Statalisti a tutta forza sulle piccole cose, non riusciamo a far prevalere l’interesse pubblico neanche sulla redditività e sui guadagni realizzati delle imprese statali. Contrariamente a quanto credono gli adoratori dello statalismo il libero mercato di concorrenza non è il luogo nel quale i lupi possono impunemente divorare gli agnelli. Il libero mercato necessità di regole per evitare i fenomeni speculativi che danneggiano la collettività. Arrendersi impotenti innanzi alla speculazione è ben strano in una nazione nella quale si predica la supremazia dello Stato sul privato, dei monopoli pubblici sulla libera iniziativa. Tutto questo discende sempre dal difetto di fondo che connota la mentalità della politica italiana di non saper scegliere coerentemente tra il regime liberale e quello socialista, in una commistione di visioni socio economiche che crea confusione e contraddizioni. Se l’energia è un ambito preservato al pubblico interesse (disponiamo di grandi imprese statali per mantenere pubblico questo comparto), dovremmo poter agire di conseguenza per limitare gli effetti speculativi entro il comparto stesso.

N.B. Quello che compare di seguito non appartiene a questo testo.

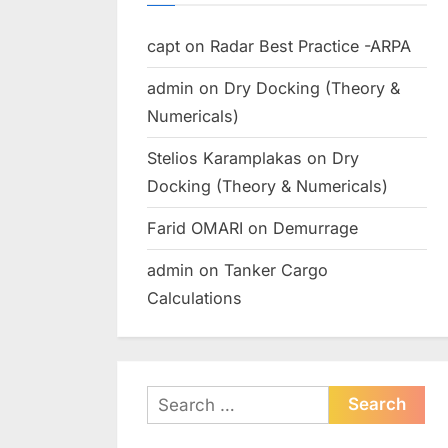
capt
on
Radar Best Practice -ARPA
admin
on
Dry Docking (Theory &
Numericals)
Stelios Karamplakas
on
Dry
Docking (Theory & Numericals)
Farid OMARI
on
Demurrage
admin
on
Tanker Cargo
Calculations
Search
for:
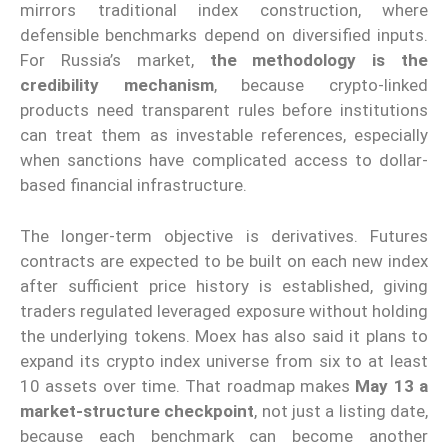
mirrors traditional index construction, where
defensible benchmarks depend on diversified inputs.
For Russia’s market,
the methodology is the
credibility mechanism
, because crypto-linked
products need transparent rules before institutions
can treat them as investable references, especially
when sanctions have complicated access to dollar-
based financial infrastructure.
The longer-term objective is derivatives. Futures
contracts are expected to be built on each new index
after sufficient price history is established, giving
traders regulated leveraged exposure without holding
the underlying tokens. Moex has also said it plans to
expand its crypto index universe from six to at least
10 assets over time. That roadmap makes
May 13 a
market-structure checkpoint
, not just a listing date,
because each benchmark can become another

A sinistra si predica la vecchia litania di redistribuire la ricchezza tassando il surplus degli utili da convertire in aiuti alle famiglie. Ma se questi utili li produce anche lo Stato, che non riesce a fare politiche gestionali diverse dal mercato, la contraddizione appare evidente. Ci si aggiunga che stiamo pagando, e non da oggi, sia la demagogia anti nucleare sia la contemporanea dismissione delle trivelle per reperire il gas in Adriatico (lasciando ai nostri dirimpettai slavi di poterlo fare), ed ecco che la frittata è bella che fatta. Tuttavia queste sono scelte di sistema che solo un governo forte numericamente in Parlamento, qualificato e competente nella sua rappresentanza, è in grado di fare. In questo marasma di approssimazioni ci stiamo, verosimilmente, preparando a sostituire, alla guida del governo, un uomo come Mario Draghi con Giorgia Meloni!! Che dire? Filiamo a…tutto gas verso l’incognito.